Moneyball and the Limits of Predictive Analysis
Could predictive analytics be used as extensively in business as it is in baseball?
- By Stephen Swoyer
- August 7, 2012
If you've seen the movie Moneyball, you likely have a good sense of how statistical analysis and predictive analytics (PA) have completely transformed the management of baseball.
You might even have asked yourself if widespread use of PA could transform the way businesses are managed? The answer is yes -- PA has already done so.
A better question, experts say, concerns the extent to which PA can transform business. Put another way, can predictive analytics be used as extensively and effectively in business as it is in baseball?
The short answer is no. Baseball is a game, with fairly well-defined parameters. Business is a much "fuzzier" proposition. Life has an infinite set of parameters, not all of which are understood, and some of which have yet to be identified. To model business is to model reality.
In that sense, argues Neil Raden, co-author of Smart Enough Systems: How to Deliver Competitive Advantage by Automating Hidden Decisions, business simply can't be modeled, much less made as predictable as baseball.
"In the business world, things are far more uncertain and fuzzy than [they are in] baseball. So I wouldn't be thinking about cases [in business] that defy prediction, I'd be looking at how ... organizations deal with uncertainty in their models," says Raden, a principal with information management consultancy Hired Brains Inc.
Predictive modeling makes or breaks the success of PA, but modeling is hard. The best models are those that best account for -- that most effectively manage -- uncertainty. Predictive modeling involves making choices (and sometimes guesses) about which variables you're going to model and about how you're going to understand them. Because we have a more complete understanding of the set of possible "choices" in baseball, its "reality" can be modeled -- and its uncertainty managed -- more effectively than can the "reality" of business.
It isn't a question of throwing more computing horsepower or modeling complexity at the problem, either. John MacGregor, vice president of and head of the Centre for Predictive Analytics with SAP AG, says he's built enormous models, including ensemble models with more than 5,000 variables. Even when he was working with his largest and most sophisticated models, MacGregor says, he wasn't naïve enough to believe that he was capturing reality.
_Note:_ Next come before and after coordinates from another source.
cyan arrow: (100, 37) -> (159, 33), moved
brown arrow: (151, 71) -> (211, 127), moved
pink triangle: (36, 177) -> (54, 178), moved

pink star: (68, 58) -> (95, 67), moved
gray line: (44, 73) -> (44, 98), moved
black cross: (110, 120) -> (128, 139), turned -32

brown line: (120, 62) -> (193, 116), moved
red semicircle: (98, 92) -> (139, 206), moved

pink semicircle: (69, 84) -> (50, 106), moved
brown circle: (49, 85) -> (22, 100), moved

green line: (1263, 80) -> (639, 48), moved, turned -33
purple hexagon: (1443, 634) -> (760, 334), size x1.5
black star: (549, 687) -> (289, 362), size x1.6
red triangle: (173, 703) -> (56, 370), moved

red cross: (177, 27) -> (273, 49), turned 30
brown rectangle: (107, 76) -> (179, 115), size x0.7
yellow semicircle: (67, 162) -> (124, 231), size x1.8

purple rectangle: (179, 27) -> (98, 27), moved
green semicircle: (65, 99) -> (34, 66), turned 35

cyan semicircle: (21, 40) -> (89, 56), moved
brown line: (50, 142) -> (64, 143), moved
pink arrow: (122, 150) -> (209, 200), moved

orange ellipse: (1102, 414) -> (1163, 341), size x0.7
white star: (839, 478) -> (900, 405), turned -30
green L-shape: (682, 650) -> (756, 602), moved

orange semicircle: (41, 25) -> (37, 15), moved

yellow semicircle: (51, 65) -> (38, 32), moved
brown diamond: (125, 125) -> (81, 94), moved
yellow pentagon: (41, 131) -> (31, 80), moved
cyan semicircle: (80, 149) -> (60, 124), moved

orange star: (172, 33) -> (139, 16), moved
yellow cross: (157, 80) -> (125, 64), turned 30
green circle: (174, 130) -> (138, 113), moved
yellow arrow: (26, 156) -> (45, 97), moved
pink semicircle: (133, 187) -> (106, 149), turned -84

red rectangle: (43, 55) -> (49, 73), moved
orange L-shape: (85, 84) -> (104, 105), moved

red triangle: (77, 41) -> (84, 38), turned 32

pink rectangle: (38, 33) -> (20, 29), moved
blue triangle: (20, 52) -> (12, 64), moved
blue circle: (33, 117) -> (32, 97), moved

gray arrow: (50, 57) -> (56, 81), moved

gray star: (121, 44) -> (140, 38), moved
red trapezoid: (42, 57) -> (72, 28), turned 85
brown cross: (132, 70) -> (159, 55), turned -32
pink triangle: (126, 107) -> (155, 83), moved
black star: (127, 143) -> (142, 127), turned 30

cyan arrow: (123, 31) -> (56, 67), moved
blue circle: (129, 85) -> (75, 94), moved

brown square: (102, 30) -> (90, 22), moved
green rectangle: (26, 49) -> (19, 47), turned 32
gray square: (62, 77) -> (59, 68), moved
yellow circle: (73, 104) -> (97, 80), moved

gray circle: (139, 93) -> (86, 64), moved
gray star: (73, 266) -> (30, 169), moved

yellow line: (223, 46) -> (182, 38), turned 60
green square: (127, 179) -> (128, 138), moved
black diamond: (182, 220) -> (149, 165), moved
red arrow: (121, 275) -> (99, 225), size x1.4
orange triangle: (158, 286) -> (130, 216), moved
Something -- a hidden or as-yet-unknown variable of some kind -- would always be missing, says MacGregor. "If you're trying to predict which customers will churn and which customers will stay, you can collect lots of variables and you can [collect data] from millions of customers," he comments. "But if the reason your customers are leaving is that someone has just brought out a new product [that's just much better than] your own [product], and you don't have something in the data or the algorithms that can account for this, you're going to miss it."
Hiccups
This is true even in baseball, where -- in spite of its comparatively fixed parameters -- hiccups nonetheless do occur.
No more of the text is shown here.